**Task brief**
Go through the listing below and retype exactly the lines starting at the one with "ベル スーパー・ヒーロ" and ending at the one with "สารจากอธิการบดี", skipping pictures.

----------------------------------------

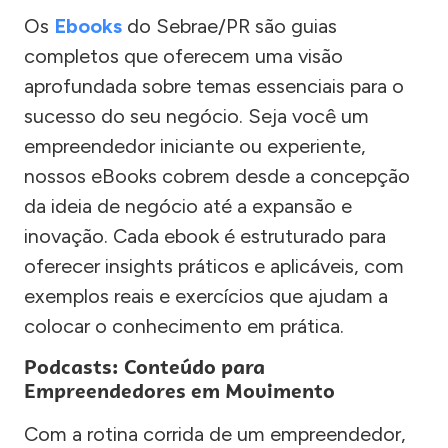
Os
Ebooks
do Sebrae/PR são guias
completos que oferecem uma visão
aprofundada sobre temas essenciais para o
sucesso do seu negócio. Seja você um
empreendedor iniciante ou experiente,
nossos eBooks cobrem desde a concepção
da ideia de negócio até a expansão e
inovação. Cada ebook é estruturado para
oferecer insights práticos e aplicáveis, com
exemplos reais e exercícios que ajudam a
colocar o conhecimento em prática.
Podcasts: Conteúdo para
Empreendedores em Movimento
Com a rotina corrida de um empreendedor,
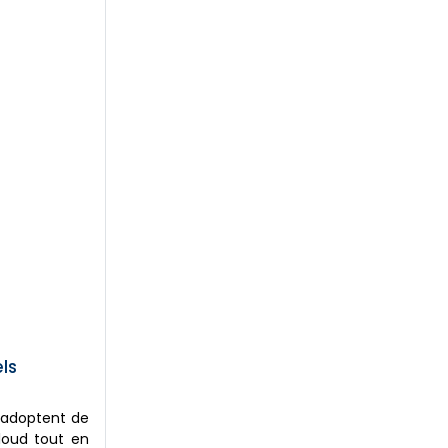
ls
s adoptent de
cloud tout en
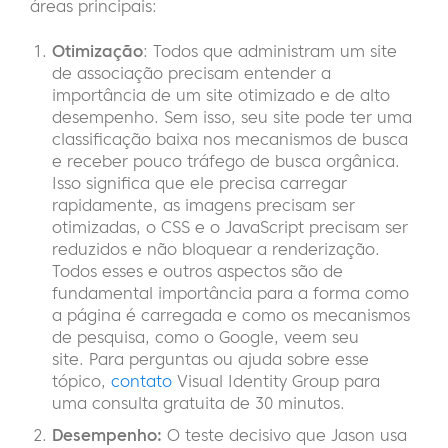
áreas principais:
Otimização
: Todos que administram um site
de associação precisam entender a
importância de um site otimizado e de alto
desempenho. Sem isso, seu site pode ter uma
classificação baixa nos mecanismos de busca
e receber pouco tráfego de busca orgânica.
Isso significa que ele precisa carregar
rapidamente, as imagens precisam ser
otimizadas, o CSS e o JavaScript precisam ser
reduzidos e não bloquear a renderização.
Todos esses e outros aspectos são de
fundamental importância para a forma como
a página é carregada e como os mecanismos
de pesquisa, como o Google, veem seu
site.
Para perguntas ou ajuda sobre esse
tópico,
contato
Visual Identity Group para
uma consulta gratuita de 30 minutos.
Desempenho:
O teste decisivo que Jason usa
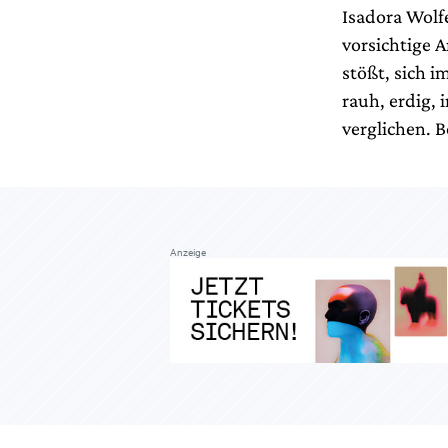
Isadora Wolf
vorsichtige 
stößt, sich 
rauh, erdig, 
verglichen. 
Anzeige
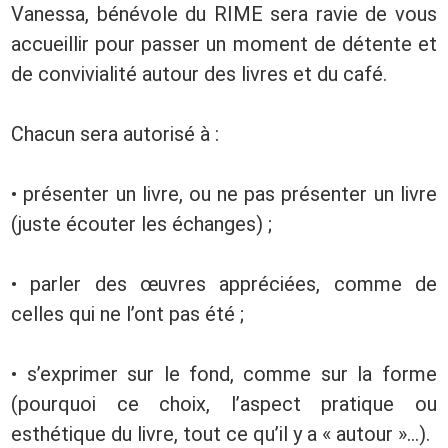
Vanessa, bénévole du RIME sera ravie de vous
accueillir pour passer un moment de détente et
de convivialité autour des livres et du café.
Chacun sera autorisé à :
• présenter un livre, ou ne pas présenter un livre
(juste écouter les échanges) ;
• parler des œuvres appréciées, comme de
celles qui ne l’ont pas été ;
• s’exprimer sur le fond, comme sur la forme
(pourquoi ce choix, l’aspect pratique ou
esthétique du livre, tout ce qu’il y a « autour »…).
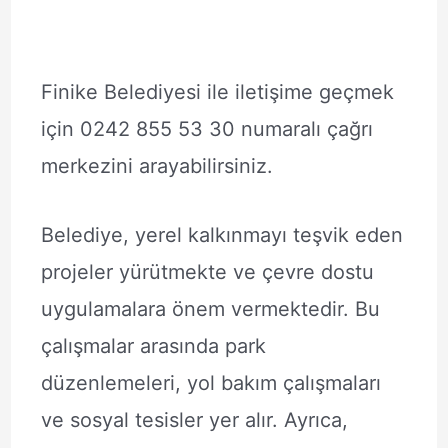
Finike Belediyesi ile iletişime geçmek
için 0242 855 53 30 numaralı çağrı
merkezini arayabilirsiniz.
Belediye, yerel kalkınmayı teşvik eden
projeler yürütmekte ve çevre dostu
uygulamalara önem vermektedir. Bu
çalışmalar arasında park
düzenlemeleri, yol bakım çalışmaları
ve sosyal tesisler yer alır. Ayrıca,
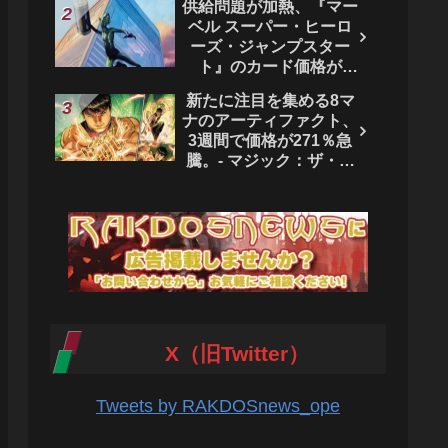
供給問題が加熱、『マー
ベル スーパー・ヒーロ
ーズ・ジャンプスター
ト』のカード価格が
4444％急騰。 - マジッ
新たに注目を集める8マ
ク：ザ・ギャザリング
ナのアーティファクト、
3週間で価格が271％急
騰。- マジック：ザ・ギ
ャザリング
X（旧Twitter）
Tweets by RAKDOSnews_ope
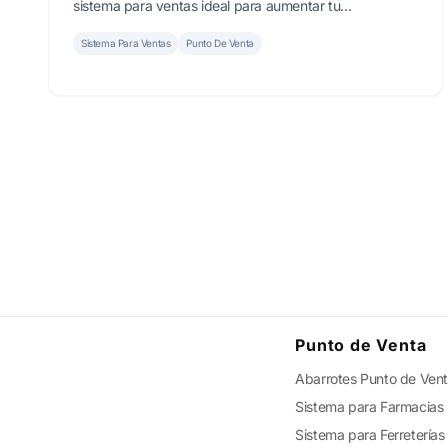
sistema para ventas ideal para aumentar tu
rentabilidad.
Sistema Para Ventas
Punto De Venta
Punto de Venta
Abarrotes Punto de Ven
Sistema para Farmacias
Sistema para Ferreterías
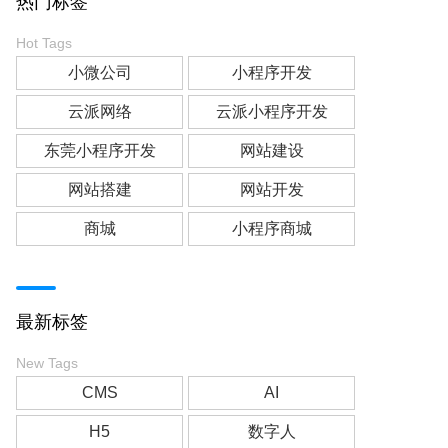
热门标签
Hot Tags
小微公司
小程序开发
云派网络
云派小程序开发
东莞小程序开发
网站建设
网站搭建
网站开发
商城
小程序商城
最新标签
New Tags
CMS
AI
H5
数字人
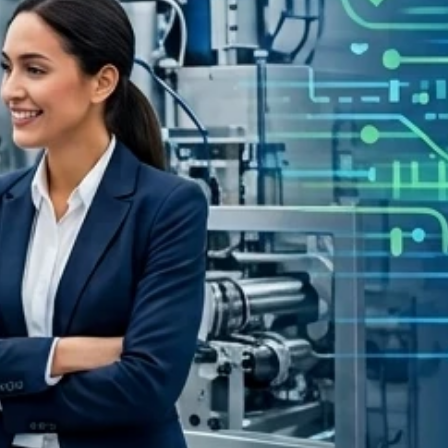
implementand
SGI
(Sistemas
integrados
de
Gestión)
Calidad
I
Seguridad
I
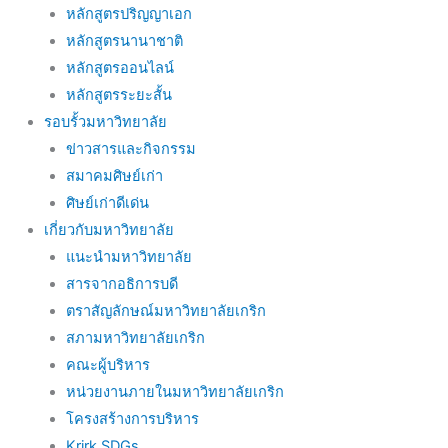
หลักสูตรปริญญาเอก
หลักสูตรนานาชาติ
หลักสูตรออนไลน์
หลักสูตรระยะสั้น
รอบรั้วมหาวิทยาลัย
ข่าวสารและกิจกรรม
สมาคมศิษย์เก่า
ศิษย์เก่าดีเด่น
เกี่ยวกับมหาวิทยาลัย
แนะนำมหาวิทยาลัย
สารจากอธิการบดี
ตราสัญลักษณ์มหาวิทยาลัยเกริก
สภามหาวิทยาลัยเกริก
คณะผู้บริหาร
หน่วยงานภายในมหาวิทยาลัยเกริก
โครงสร้างการบริหาร
Krirk SDGs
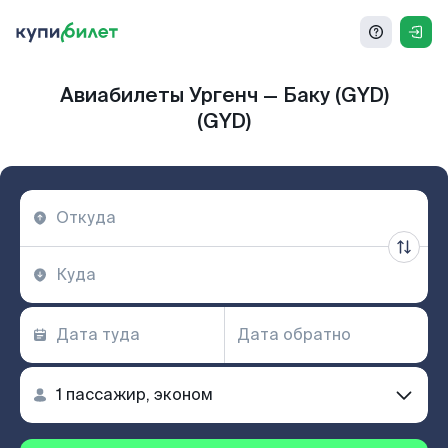
Авиабилеты Ургенч — Баку (GYD)
(GYD)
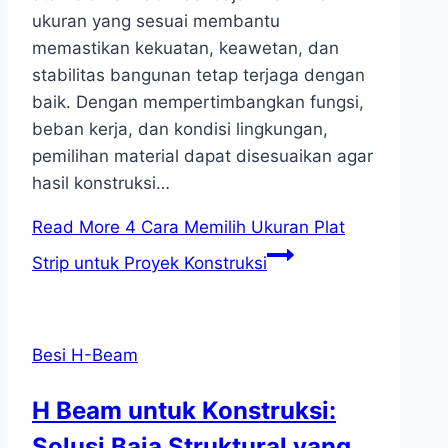
ukuran yang sesuai membantu
memastikan kekuatan, keawetan, dan
stabilitas bangunan tetap terjaga dengan
baik. Dengan mempertimbangkan fungsi,
beban kerja, dan kondisi lingkungan,
pemilihan material dapat disesuaikan agar
hasil konstruksi…
Read More
4 Cara Memilih Ukuran Plat
Strip untuk Proyek Konstruksi
Besi H-Beam
H Beam untuk Konstruksi:
Solusi Baja Struktural yang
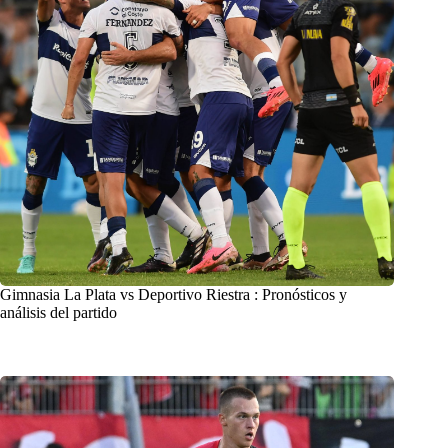
Gimnasia La Plata vs Deportivo Riestra : Pronósticos y
análisis del partido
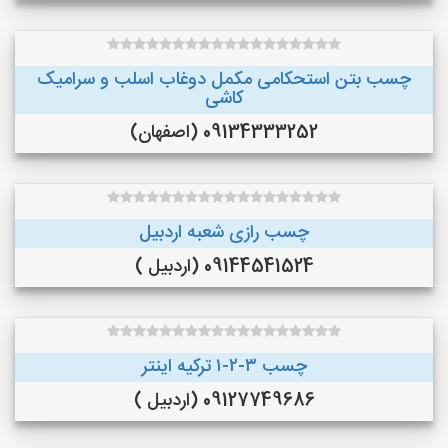
چسب بتن استحکامی مکمل دوغاب اسلب و سرامیک
کاشی
09134333252 (اصفهان)
چسب رازی شعبه اردبیل
09144541524 (اردبیل )
چسب ۳-۲-۱ ترکیه اینتر
09127749686 (اردبیل )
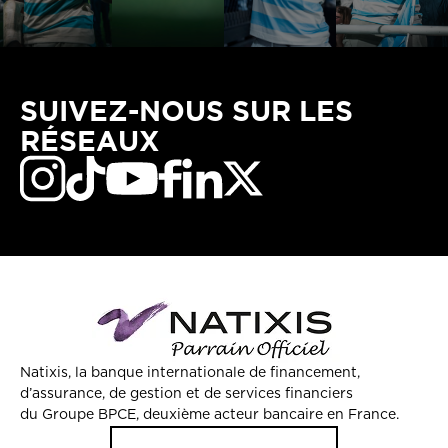
SUIVEZ-NOUS SUR LES
RÉSEAUX
Natixis, la banque internationale de financement,
d’assurance, de gestion et de services financiers
du Groupe BPCE, deuxième acteur bancaire en France.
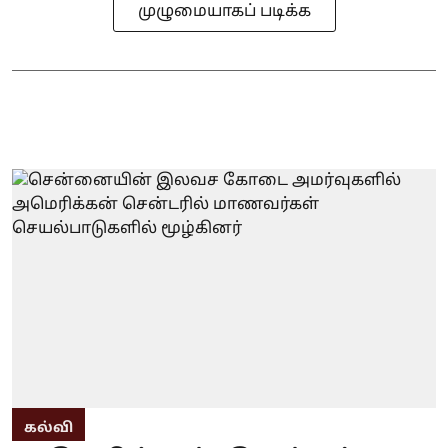
முழுமையாகப் படிக்க
கல்வி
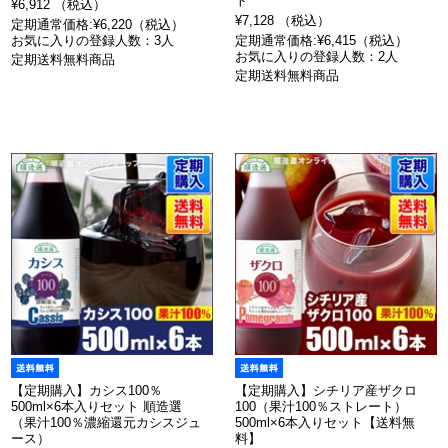
ト
¥6,912 （税込）
¥7,128 （税込）
定期通常価格:¥6,220（税込）
お気に入りの登録人数：3人
定期通常価格:¥6,415（税込）
お気に入りの登録人数：2人
定期送料無料商品
定期送料無料商品
【定期購入】カシス100％
【定期購入】シチリア産ザクロ
500ml×6本入りセット 順造選
100（果汁100％ストレート）
（果汁100％濃縮還元カシスジュ
500ml×6本入りセット【送料無
ース）
料】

----------------------------------------

**Task solution**
ベル スーパー・ヒーロ
ーズ・ジャンプスター
ト』のカード価格が
4444％急騰。 - マジッ
新たに注目を集める8マ
ク：ザ・ギャザリング
ナのアーティファクト、
3週間で価格が271％急
騰。- マジック：ザ・ギ
ャザリング
X（旧Twitter）
Tweets by RAKDOSnews_ope
sistema para ventas ideal para aumentar tu
rentabilidad.
Sistema Para Ventas
Punto De Venta
Punto de Venta
Abarrotes Punto de Ven
Sistema para Farmacias
Sistema para Ferreterías
热门标签
Hot Tags
小微公司
小程序开发
云派网络
云派小程序开发
东莞小程序开发
网站建设
网站搭建
网站开发
商城
小程序商城
最新标签
New Tags
CMS
AI
H5
数字人
implementand
SGI
(Sistemas
integrados
de
Gestión)
Calidad
I
Seguridad
I
หลักสูตรปริญญาเอก
หลักสูตรนานาชาติ
หลักสูตรออนไลน์
หลักสูตรระยะสั้น
รอบรั้วมหาวิทยาลัย
ข่าวสารและกิจกรรม
สมาคมศิษย์เก่า
ศิษย์เก่าดีเด่น
เกี่ยวกับมหาวิทยาลัย
แนะนำมหาวิทยาลัย
สารจากอธิการบดี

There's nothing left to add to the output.